What you are asked to do: Nothing but the lines from the start of the entries below through the line containing "HOME (1150, 323)" should appear in the answer, copied exactly and free of pictures.
---- Provided data
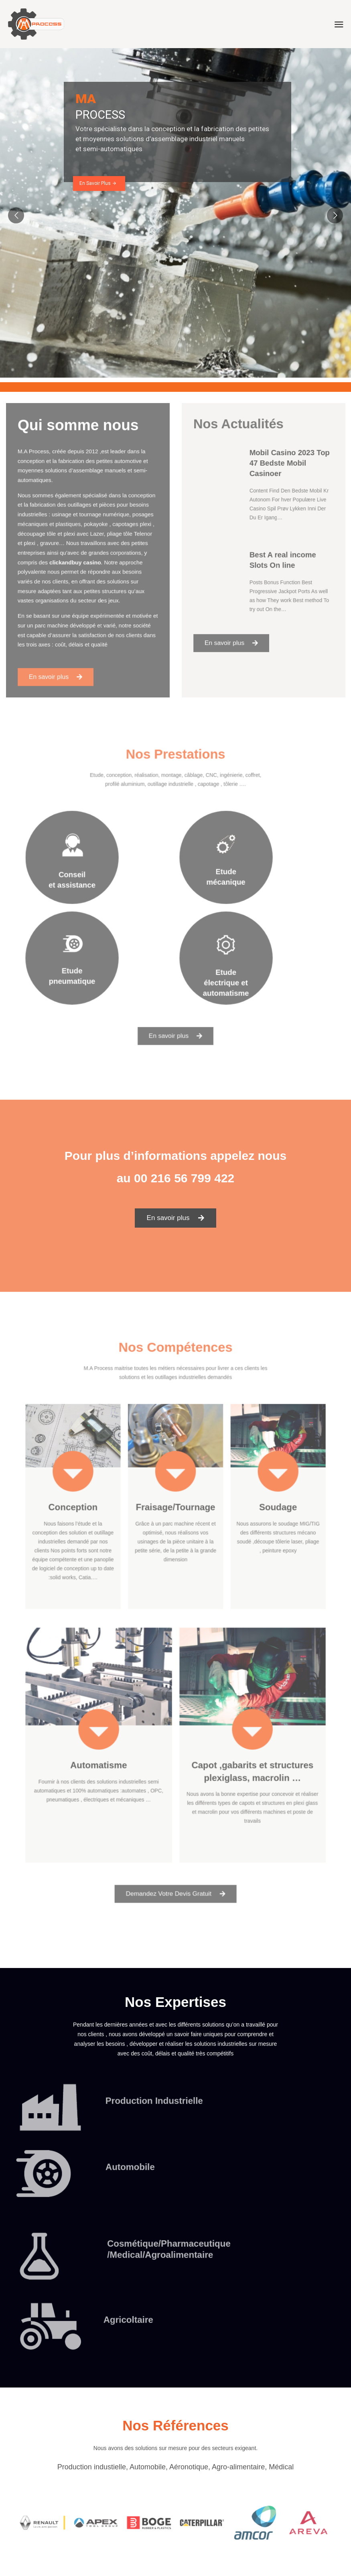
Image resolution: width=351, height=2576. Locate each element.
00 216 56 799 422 (184, 1178)
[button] (176, 1218)
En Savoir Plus (98, 183)
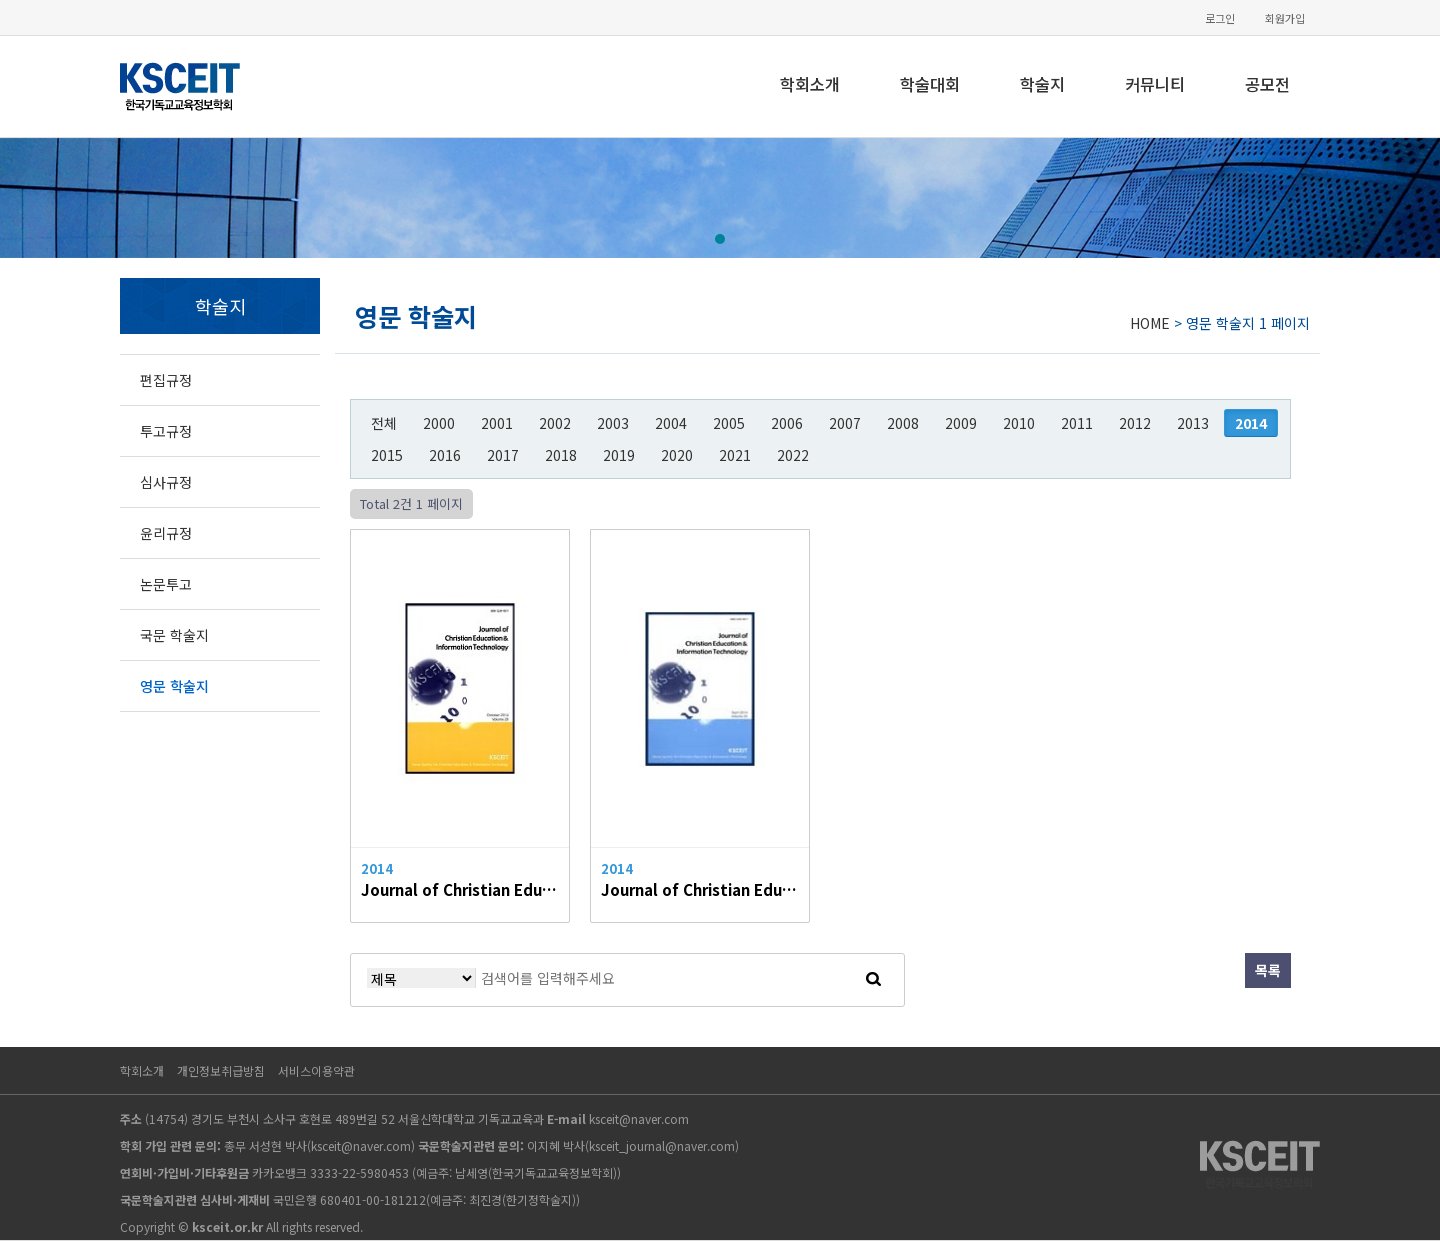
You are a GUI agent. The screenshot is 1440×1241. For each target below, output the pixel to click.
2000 (439, 423)
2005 (729, 423)
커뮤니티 (1155, 84)
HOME (1150, 323)
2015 (387, 455)
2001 (497, 423)
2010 (1019, 423)
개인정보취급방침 (221, 1070)
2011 (1077, 423)
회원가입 (1285, 18)
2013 (1193, 423)
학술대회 (930, 84)
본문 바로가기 (0, 0)
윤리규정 (166, 533)
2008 (903, 423)
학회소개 (810, 84)
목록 (1268, 970)
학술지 (1042, 84)
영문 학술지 (174, 686)
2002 (555, 423)
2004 (671, 423)
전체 (384, 423)
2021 (735, 455)
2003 (613, 423)
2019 (619, 455)
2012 (1135, 423)
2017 (503, 455)
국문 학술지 (174, 635)
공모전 (1267, 84)
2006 (787, 423)
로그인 (1220, 18)
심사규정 (166, 482)
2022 (793, 455)
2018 (561, 455)
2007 (845, 423)
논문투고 (166, 584)
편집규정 (166, 380)
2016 (445, 455)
--------
Task solution:
Image resolution: width=351, height=2576. Locate each element.
00 216 56 799 422 (184, 1178)
[button] (176, 1218)
En Savoir Plus (98, 183)
You are a GUI agent. The screenshot is 1440×1241. For each target below, output the pixel to click.
2000 (439, 423)
2005 (729, 423)
커뮤니티 (1155, 84)
HOME (1150, 323)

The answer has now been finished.